It’s 2005. I’m 14.
I’m quietly printing out a webpage on my parent’s printer, which is meant only for homework and the occasional Harry Potter fanfiction. I curse as I loudly staple the huge booklet together, slide the dozens of papers down my hoodie and sneak back into my room.
For the first time ever, my eyes glaze over in awe. Hudson’s FTM Resource Guide. FTM. Female to male. Trans man. It was 2005 and I suddenly wasn’t alone. There was a name for who I was. A simple guide online offered me a possibility at a future I didn’t let myself hope for.
It changed my life.
It’s 14 years later. I’m living life as a man and attempting to help troubleshoot problems transmasculine people go through on the daily. It gets better.

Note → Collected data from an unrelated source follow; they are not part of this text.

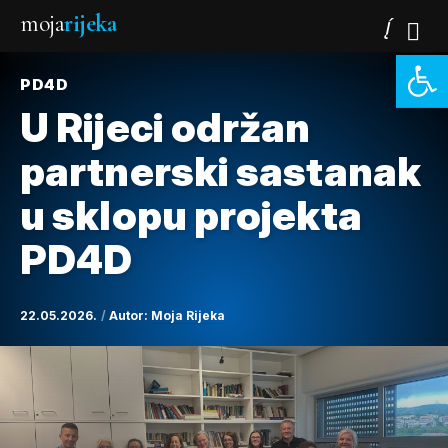
moja
rijeka
Open 
PD4D
U Rijeci održan
partnerski sastanak
u sklopu projekta
PD4D
22.05.2026.
Autor:
Moja Rijeka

When I started to enter puberty for the second time at the age of 26, I was lucky enough to be surrounded by amazing fellow trans people who stepped in and guided me through some pretty confusing situations. In the same way, let me be a kind of reassuring Trans Agony Uncle for your own questions and everyday issues!
In this article, I hope to help demystify some boring day-to-day experiences about being a transmasculine person for trans people and allies. I’m going to present gender affirming gear and tools that are helpful for your everyday experiences as a transmasculine person. In the next article, I’ll be specifically discussing toys, tools, and tips for sex, kink, and fun.
- 1 How do I make my torso look flatter?
- 2 Where do I get binders?
- 3 What is a packer and why would I want one?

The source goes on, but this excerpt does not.